<<<<

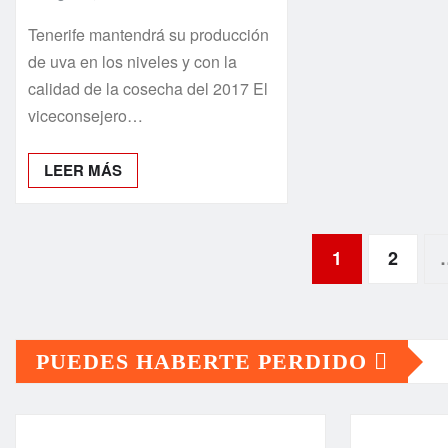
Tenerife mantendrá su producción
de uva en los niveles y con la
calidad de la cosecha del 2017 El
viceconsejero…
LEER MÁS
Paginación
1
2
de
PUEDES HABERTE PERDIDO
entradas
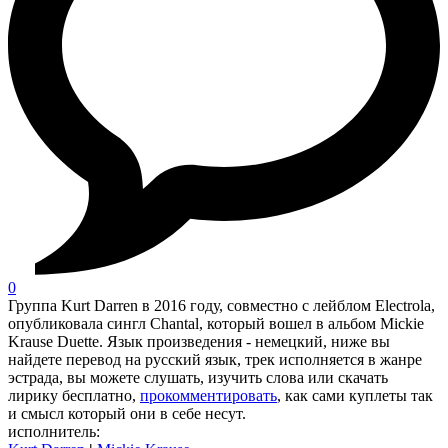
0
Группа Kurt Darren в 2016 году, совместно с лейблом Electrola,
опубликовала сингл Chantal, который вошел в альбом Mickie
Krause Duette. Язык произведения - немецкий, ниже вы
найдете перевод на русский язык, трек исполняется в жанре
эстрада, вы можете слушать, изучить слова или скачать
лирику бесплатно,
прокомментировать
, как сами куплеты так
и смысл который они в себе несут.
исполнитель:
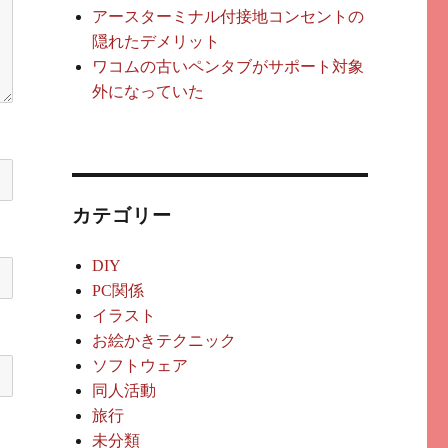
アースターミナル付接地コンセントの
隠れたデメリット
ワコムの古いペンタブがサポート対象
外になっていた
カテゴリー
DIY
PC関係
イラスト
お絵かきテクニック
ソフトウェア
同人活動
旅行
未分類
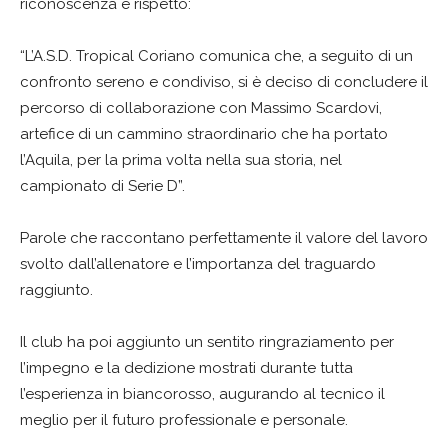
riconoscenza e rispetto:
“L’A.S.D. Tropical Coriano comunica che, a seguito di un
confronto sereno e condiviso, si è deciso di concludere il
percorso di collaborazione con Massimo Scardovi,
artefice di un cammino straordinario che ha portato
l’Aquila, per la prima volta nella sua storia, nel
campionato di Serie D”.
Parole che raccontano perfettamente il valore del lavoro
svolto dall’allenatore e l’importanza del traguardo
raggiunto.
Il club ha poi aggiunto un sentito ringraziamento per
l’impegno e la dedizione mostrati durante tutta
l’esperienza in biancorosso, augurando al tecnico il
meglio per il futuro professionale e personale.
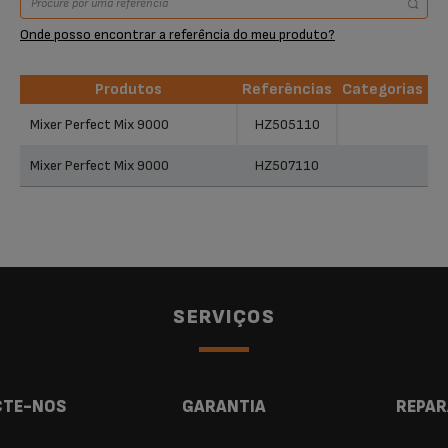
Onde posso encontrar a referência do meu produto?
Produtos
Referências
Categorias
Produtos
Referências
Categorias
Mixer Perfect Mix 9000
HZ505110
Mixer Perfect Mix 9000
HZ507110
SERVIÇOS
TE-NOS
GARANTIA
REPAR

>>>>

● What the task asks
Exact repeat, pictures omitted: give every line from the top of the records down to and including the line with "campionato di Serie".

● Exercise answer
Tenerife mantendrá su producción
de uva en los niveles y con la
calidad de la cosecha del 2017 El
viceconsejero…
LEER MÁS
Paginación
1
2
de
PUEDES HABERTE PERDIDO
entradas
0
Группа Kurt Darren в 2016 году, совместно с лейблом Electrola,
опубликовала сингл Chantal, который вошел в альбом Mickie
Krause Duette. Язык произведения - немецкий, ниже вы
найдете перевод на русский язык, трек исполняется в жанре
эстрада, вы можете слушать, изучить слова или скачать
лирику бесплатно,
прокомментировать
, как сами куплеты так
и смысл который они в себе несут.
исполнитель:
アースターミナル付接地コンセントの
隠れたデメリット
ワコムの古いペンタブがサポート対象
外になっていた
カテゴリー
DIY
PC関係
イラスト
お絵かきテクニック
ソフトウェア
同人活動
旅行
未分類
riconoscenza e rispetto:
“L’A.S.D. Tropical Coriano comunica che, a seguito di un
confronto sereno e condiviso, si è deciso di concludere il
percorso di collaborazione con Massimo Scardovi,
artefice di un cammino straordinario che ha portato
l’Aquila, per la prima volta nella sua storia, nel
campionato di Serie D”.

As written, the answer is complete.